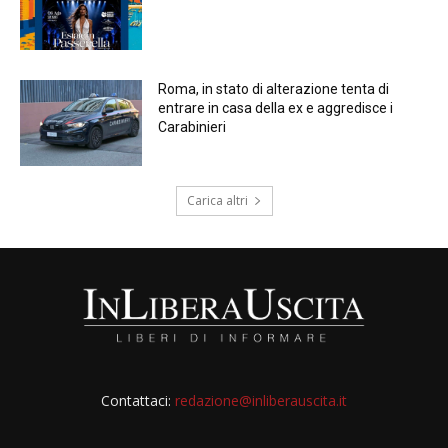
Roma, in stato di alterazione tenta di
entrare in casa della ex e aggredisce i
Carabinieri
Carica altri
Contattaci:
redazione@inliberauscita.it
_ _ _ _
◆ **Requirement**: An exact copy of the lines from the one containing "Carica altri" through the last line of the material, both included, is to be printed, and nothing else.

◆ **Your solution**:
Carica altri
Contattaci:
redazione@inliberauscita.it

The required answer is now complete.